Reports released by SFIA have shown that total manufacturing volume of CFS framing products rebounded strongly in the second half of 2020.

High lumber prices have driven more projects to consider using steel stud framing instead of wood.

Steel capacity utilization on the rise

In other news, Metal Miner reported that the U.S. steel sector’s capacity utilization rate grew incrementally for the week ending March 13, 2021 — rising to 77.7% capacity utilization.

Steel production reached 1.76 million net tons for the week ending March 13, said Metal Miner, reporting AISI data.

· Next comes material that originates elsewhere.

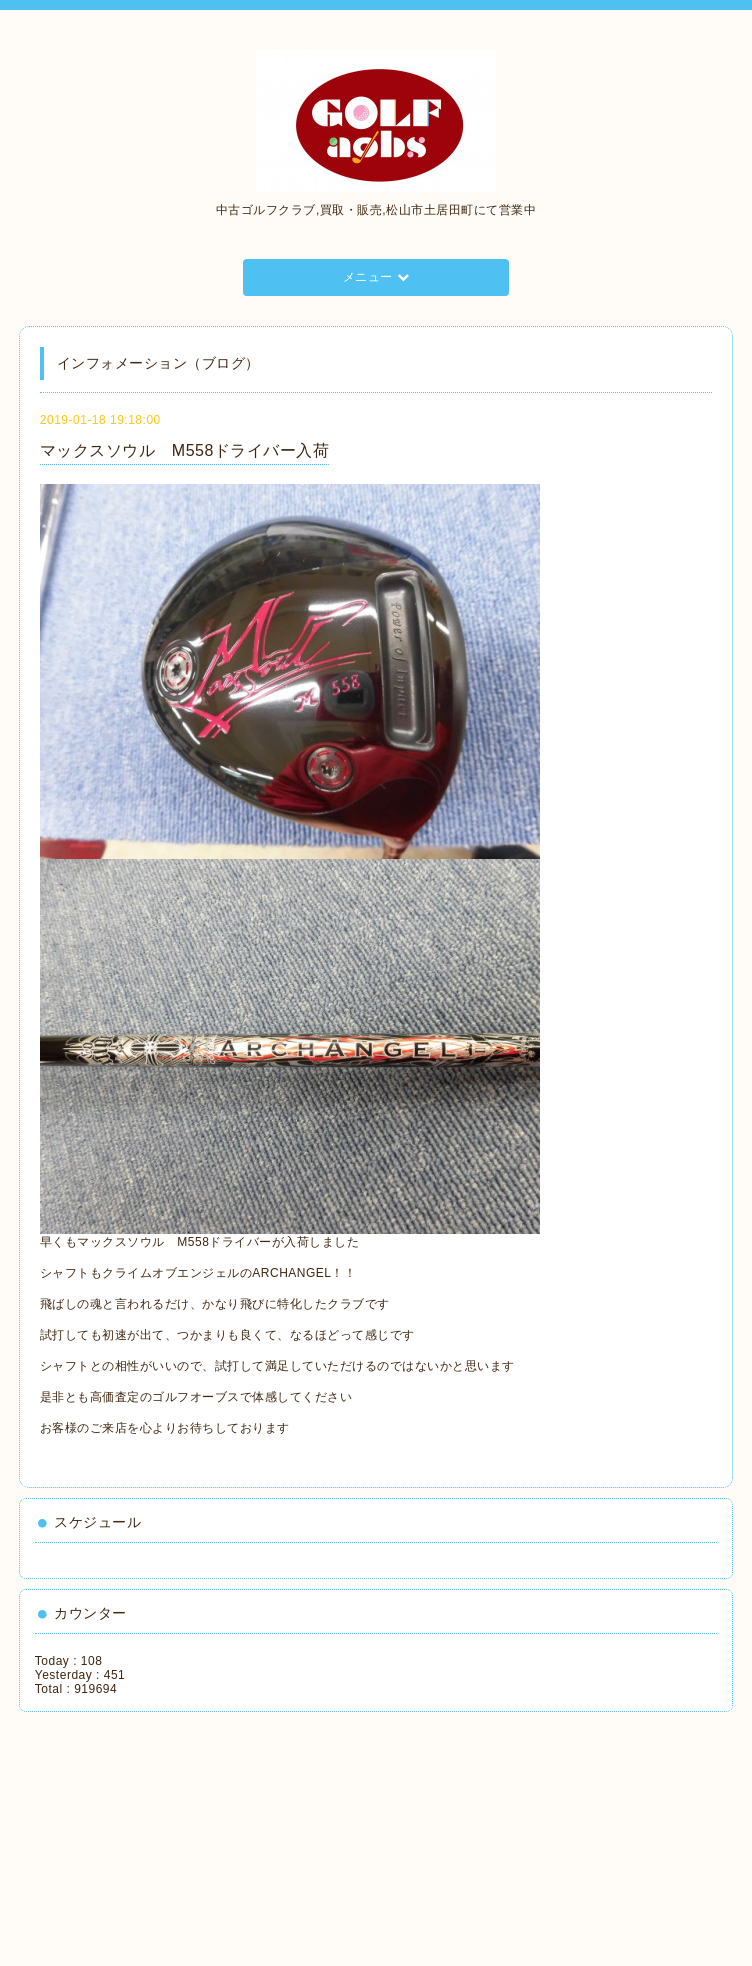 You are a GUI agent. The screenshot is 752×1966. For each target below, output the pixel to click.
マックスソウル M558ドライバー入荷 (185, 450)
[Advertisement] (125, 1832)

The 77.7% capacity rate during the week marked an increase from 77.4% the previous week.

One year ago for the same week, steel production was 1.74 million net tons at a capacity utilization rate of 75.3%, AISI data show.

For the current calendar year, steel production has totaled 17.87 million net tons at a capacity utilization rate of 76.7%. Output this year is down 6.8% from the same period last year, when capacity utilization reached 79.6%, according to MetalMiner.

“There is certainly strength in the steel industry overall,” said Williams, commenting on the AISI data. “Reports show that we have more capacity available to fill North American’s building needs, especially as high lumber prices drive more projects to consider using steel stud framing instead of wood.”

In fact, lumber costs soared more than 30 percent this year, nearly tripling since last spring’s deep drop in economic activity, says a Bankrate article, citing National Association of Home Builders data.

“Skyrocketing lumber prices are tacking thousands of dollars onto the cost of a new home, an unwelcome increase for buyers already struggling to find homes they can afford,” the Bankrate article says.